- _MATERIAL FOR THE TASK_:
☆ ☆ ☆ ☆

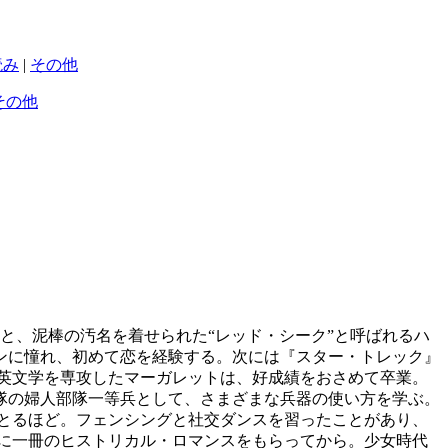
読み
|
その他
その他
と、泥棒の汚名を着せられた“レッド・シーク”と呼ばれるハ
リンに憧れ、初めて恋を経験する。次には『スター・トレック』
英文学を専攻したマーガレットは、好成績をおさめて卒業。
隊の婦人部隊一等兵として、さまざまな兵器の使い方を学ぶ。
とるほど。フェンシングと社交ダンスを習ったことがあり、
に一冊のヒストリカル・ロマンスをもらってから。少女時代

☆ ☆ ☆ ☆

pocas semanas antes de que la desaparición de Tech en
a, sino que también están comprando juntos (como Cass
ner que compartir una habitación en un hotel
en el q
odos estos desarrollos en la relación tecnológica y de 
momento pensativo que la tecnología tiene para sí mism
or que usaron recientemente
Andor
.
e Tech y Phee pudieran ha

☆ ☆ ☆ ☆

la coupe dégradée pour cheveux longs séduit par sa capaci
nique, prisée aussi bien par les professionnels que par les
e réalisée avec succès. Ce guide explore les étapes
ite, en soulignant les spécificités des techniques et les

☆ ☆ ☆ ☆

- _THE TASK_: Word for word, restate the lines of the listing above starting at the line with "or que usaron recientemente" and ending at the line with "e Tech y Phee pudieran ha", and nothing outside them.

- _OUTPUT FOR THIS TASK_:
or que usaron recientemente
Andor
.
e Tech y Phee pudieran ha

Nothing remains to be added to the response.